“Seriously?” He looks over at me, broad, unfiltered surprise on his face.

“Aren’t most karaoke bars twenty-one and up?” I say.

“Not all bars card,” he says. “We should go. Sometime this summer.”

“Okay,” I say, as surprised by the invitation as by my accepting it. “That’d be fun.”

“Okay,” he says. “Cool.”

So now we have two sets of plans.

I guess that makes us friends. Sort of?

A car flies up behind us, pressing in close. Alex, seemingly unbothered, puts on his signal to move out of his way. Every time I’ve checked the speedometer, he’s been holding steady precisely at the speed limit, and that’s not about to change for one measly tailgater.

I should’ve guessed what a cautious driver he’d be. Then again, sometimes when you guess about people, you end up very wrong.

As the sticky, glare-streaked remains of Chicago shrink behind us and the thirsty fields of Indiana spring up on either side of us, my shuffling driving playlist moves nonsensically between Beyoncé and Neil Young and Sheryl Crow and LCD Soundsystem.

“You really do like everything,” Alex teases.

“Except running, Linfield, and khakis,” I say.

He keeps his window up, I keep mine down, my hair cycloning around my head as we fly over flat country roads, the wind so loud I can barely make out Alex’s pitchy rendition of Heart’s “Alone” until he gets to the soaring chorus and we belt it out together in horrendous matching falsettos, arms flying, faces contorted, and ancient station wagon speakers buzzing.

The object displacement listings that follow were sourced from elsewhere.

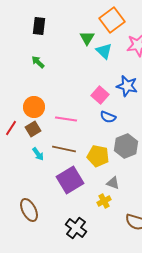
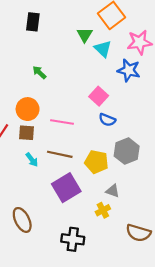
green arrow: (38, 62) -> (39, 72), moved
blue star: (127, 86) -> (129, 70), moved
brown square: (33, 129) -> (26, 133), turned 35
black cross: (76, 228) -> (73, 239), turned -30

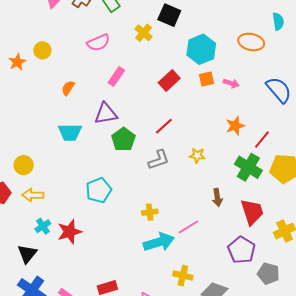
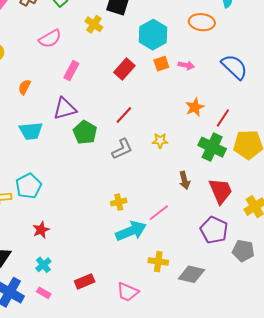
cyan pentagon: (99, 190) -> (29, 186), moved
cyan cross: (43, 226) -> (43, 265), moved
red star: (70, 232) -> (41, 230), size x0.7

In that moment, he is so dramatic, so ardent, so absurd, it’s like I’m looking at an entirely separate person from the mild-mannered boy I met beneath the globe lights during O-Week.

Maybe, I think, Quiet Alex is like a coat that he puts on before he walks out the door.

Maybe this is Naked Alex.

Okay, I’ll think of a better name for it. The point is, I’m starting to like this one.

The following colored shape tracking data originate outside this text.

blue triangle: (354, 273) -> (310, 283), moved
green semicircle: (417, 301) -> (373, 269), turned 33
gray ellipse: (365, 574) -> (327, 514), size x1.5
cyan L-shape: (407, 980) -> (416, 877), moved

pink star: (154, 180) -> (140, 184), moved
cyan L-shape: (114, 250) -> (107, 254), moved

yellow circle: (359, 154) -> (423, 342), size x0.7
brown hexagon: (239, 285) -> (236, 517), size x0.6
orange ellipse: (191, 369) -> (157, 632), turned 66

“What about traveling?” I ask in the lull between songs.

“What about it?” he says.

“Love or hate?”

His mouth presses into an even line as he considers. “Hard to say,” he replies. “I’ve never really been anywhere. Read about a lot of places, just haven’t seen any of them yet.”

“Me neither,” I say. “Not yet.”

He thinks for another moment. “Love,” he says. “I’m guessing love.”

“Yeah.” I nod. “Me too.”

6

This Summer

I MARCH INTO SWAPNA’Soffice the next morning, feeling wired despite the late night I had texting Alex. I plop her drink, an iced Americano, down on her desk and she looks up, startled, from the layout proofs she’s approving for the upcoming fall issue.

“Palm Springs,” I say.

For a second, her surprise stays fixed on her face, then the corners of her razor-edged lips curl into a smile. She sits back in her chair, folding her perfectly toned arms across her tailored black dress, the overhead light catching her engagement ring so that the behemoth ruby set at its center winks fantastically.

“Palm Springs,” she repeats. “It’s evergreen.” She thinks for a second, then waves her hand. “I mean, it’s a desert, of course, but as far asR+R, there’s hardly any place more restful or relaxing in the continental United States.”